ART CITIES:Zurich- Oscar Tuazon

Oscar Tuazon, © the artist, Courtesy Galerie Eva Presenhuber-ZurichOscar Tuazon works with natural and industrial materials to create inventive and often functional objects, structures, and installations that can be used, occupied, or otherwise engaged by viewers. With a strong interest in and influence from architecture and minimalism, Tuazon turns both disciplines on their heads as he mangles, twists, combines, and connects steel, glass, and concrete as well as two-by-fours, tree trunks, and found objects.

By Dimitris Lempesis
Photo: Galerie Eva Presenhuber Archive

In his solo exhibition “See Through” at the Galerie Eva Presenhuber in Zurich Oscar Tuazon presents new works.
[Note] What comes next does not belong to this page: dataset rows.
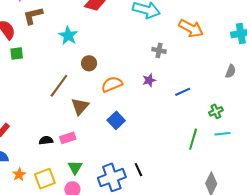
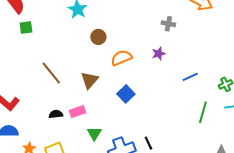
brown line: (59, 86) -> (51, 73), moved, turned -75
blue line: (183, 92) -> (190, 77), moved
green triangle: (75, 167) -> (94, 133), moved

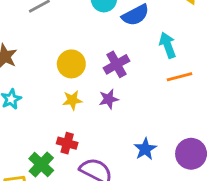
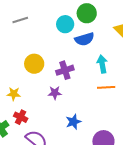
yellow star: (72, 100) -> (14, 94), moved
blue star: (145, 149) -> (73, 122), moved

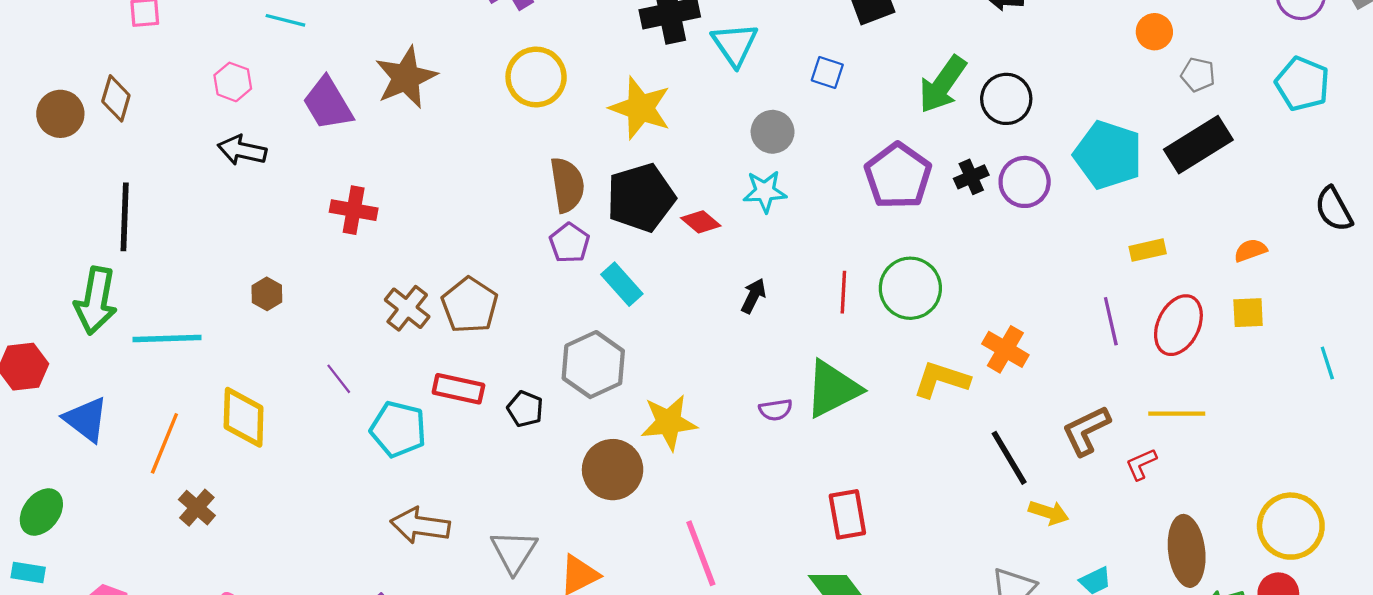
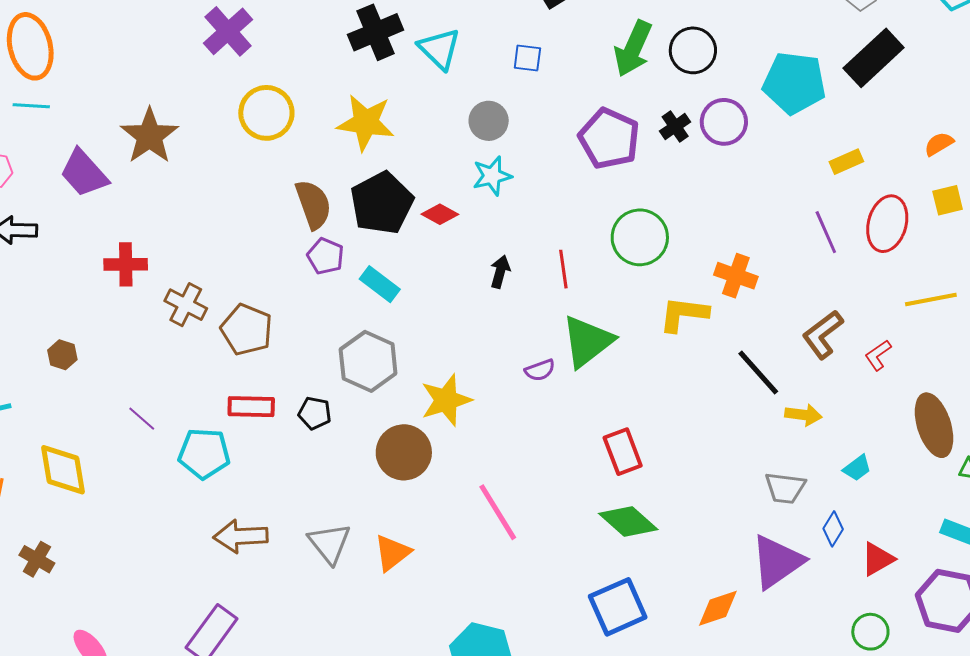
red line: (843, 292) -> (563, 269), moved
brown cross: (407, 308) -> (186, 305), moved
yellow line: (1177, 414) -> (931, 299), moved

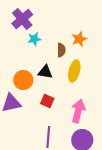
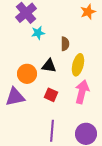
orange star: (79, 39) -> (88, 12), moved
pink arrow: (78, 111) -> (82, 92), moved

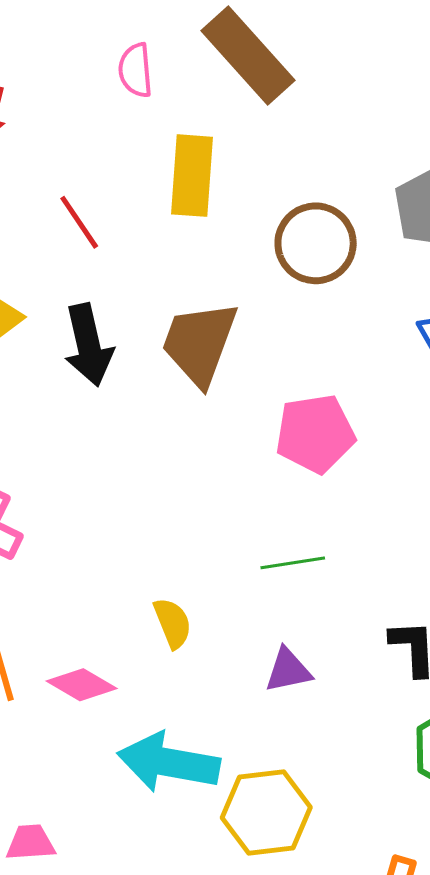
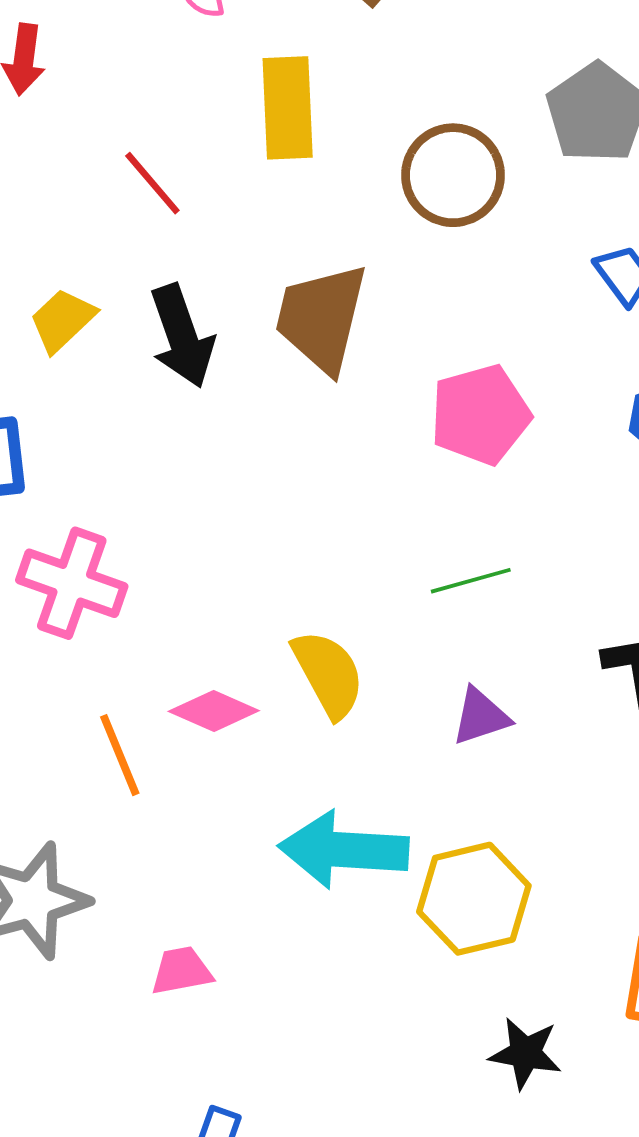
yellow semicircle: (173, 623) -> (328, 674), size x1.4
pink diamond: (82, 685) -> (214, 711), moved

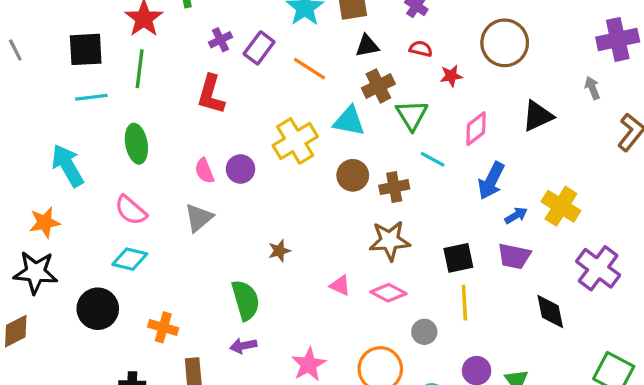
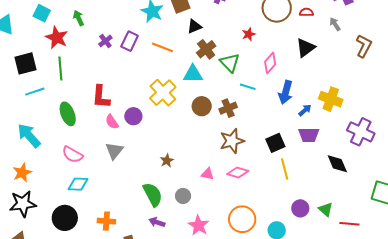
red semicircle: (421, 49) -> (306, 12), moved
red L-shape: (211, 95) -> (101, 97), moved
gray circle: (424, 332) -> (183, 196), moved
purple arrow: (243, 346) -> (157, 222), turned 42

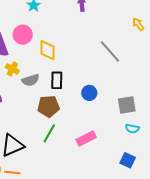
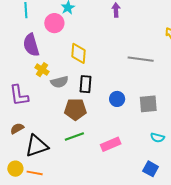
pink circle: (23, 35) -> (54, 23), moved
gray line: (110, 51) -> (141, 59), turned -45
gray square: (127, 105) -> (148, 104), moved
green line: (49, 133) -> (74, 136), turned 36

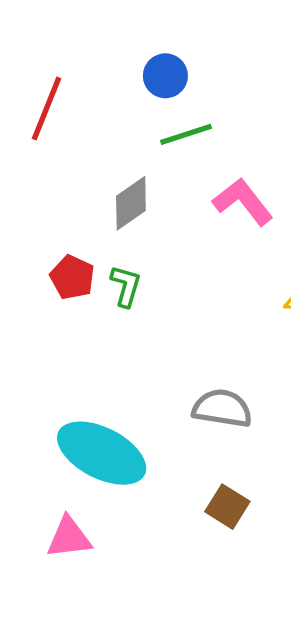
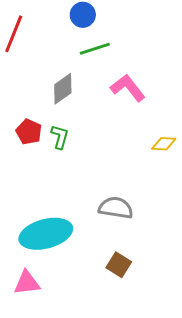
cyan ellipse: (102, 453) -> (46, 234), turned -42

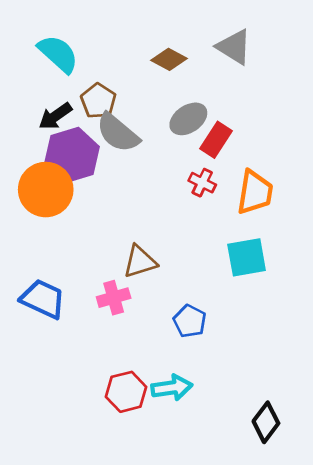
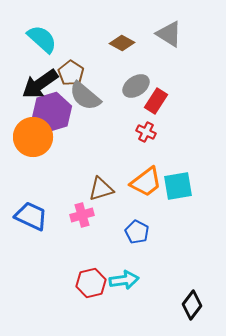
black arrow: (55, 116) -> (40, 84), size x1.5
orange trapezoid: (255, 192) -> (146, 182), moved, turned 44

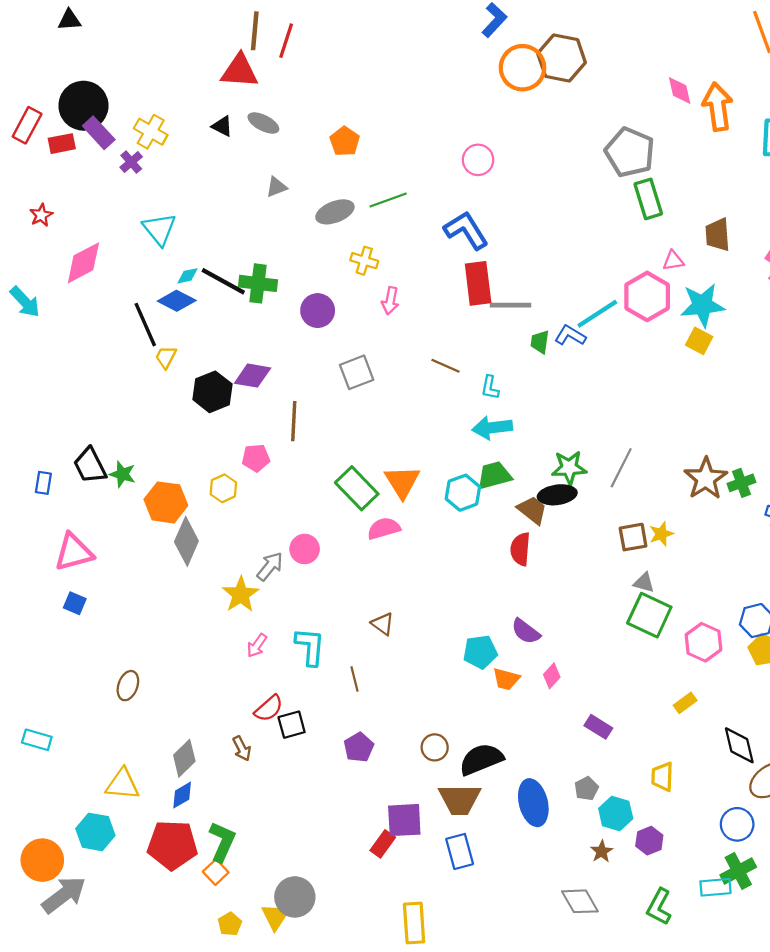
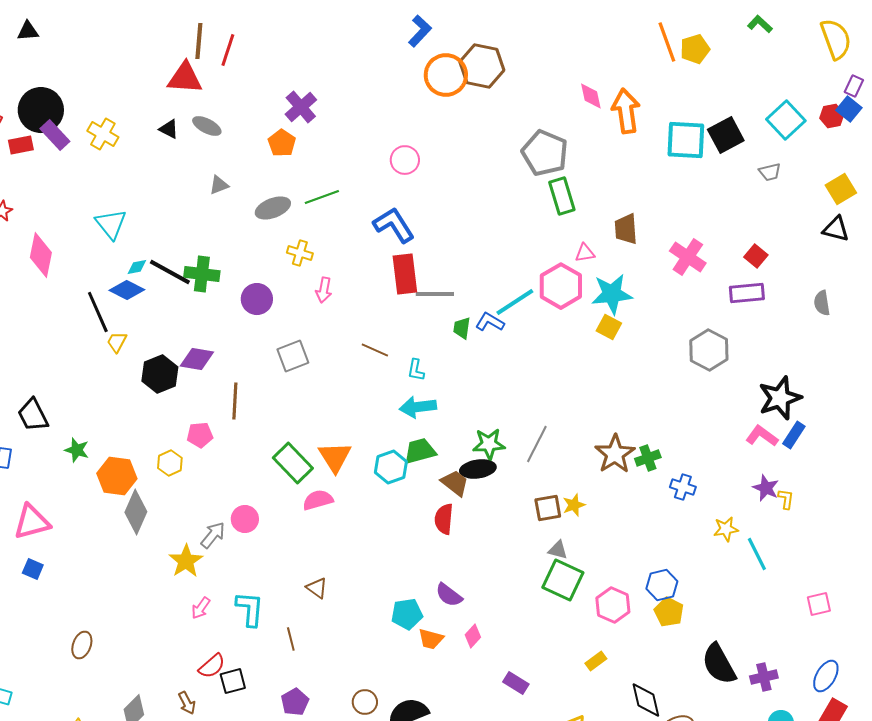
purple cross: (131, 162) -> (301, 107), moved, size x1.5
pink diamond: (83, 263) -> (41, 255), turned -51
black trapezoid: (90, 466) -> (33, 415), moved

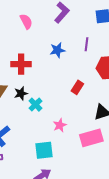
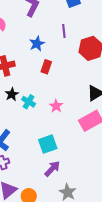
red rectangle: (77, 87) -> (46, 67), moved
pink star: (60, 125) -> (56, 106), moved

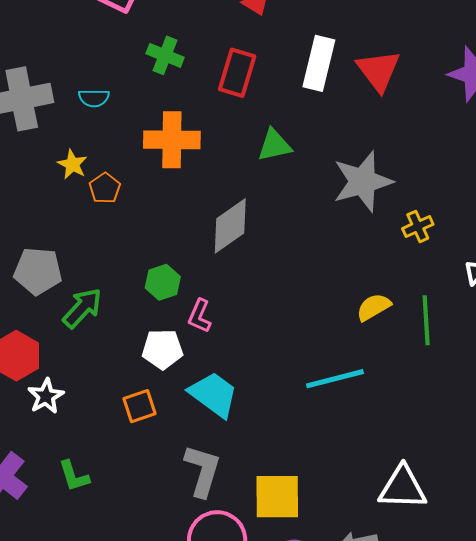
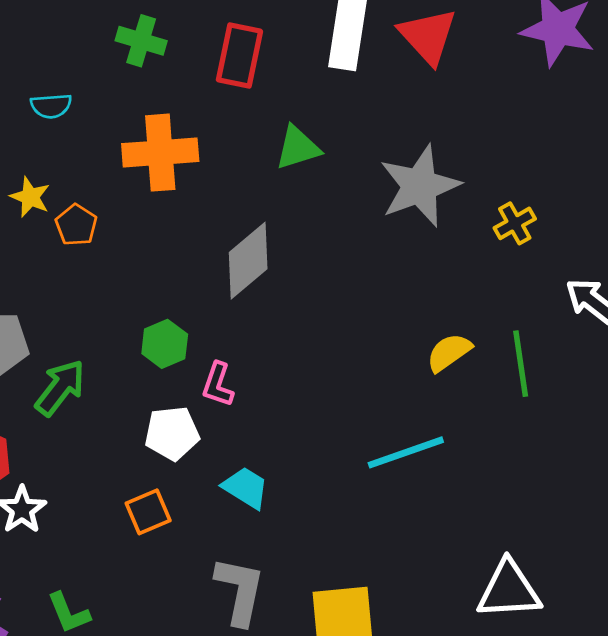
yellow cross: (418, 226) -> (515, 223), moved
cyan trapezoid: (214, 394) -> (246, 488), size x0.7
Inspired by what he calls “Outlaw architecture”, Tuazon channels the extreme DIY and freethinking of hippy survivalists who decide to go off-grid. If his industrial materials suggest a minimalistic stress on concept over making, he’s just as interested in the physical side of sculpture. He starts off with a sketch, chain-sawing wood, developing ideas and patching up problems on the hoof. In the exhibition the artist borrows a form which condenses various concepts explored in his previous work, the window. He installs massive wooden frames that stand in the middle of the gallery space or directly against the wall. At first glance the sculptures seem minimalistic, geometrical frames that define and order space, and at the same time evoke larger structures. In terms of form, Tuazon is close to artists of Minimalism and Land Art, such as Donald Judd or Carl Andre. He goes so far as to copy single works of artists like Richard Serra, but without the ironical distance that characterizes appropriation. The process of copying is rather to be understood as a re-building that reduces the work to its sheer material and potential. Furthermore, Tuazon doesn’t focus on the relation between work and architectural space, but on material, the process of building, and the physical agency of the work itself. Often, the collective process of constructing his large-scale sculptures could be seen as a performance which naturally takes place before the actual work is realized. As muscular and uncompromising as it can first appear, Tuazon’s work is ephemeral. Like the hippy idealists defining their environment on their own terms, the artist will always have to pack up and move on. Yet while they stand, pushing at walls and ceilings and taking over space, these makeshift constructions remind us of the imaginative struggle to make what we want of the world, no matter what rules and boundaries seem to press down on us.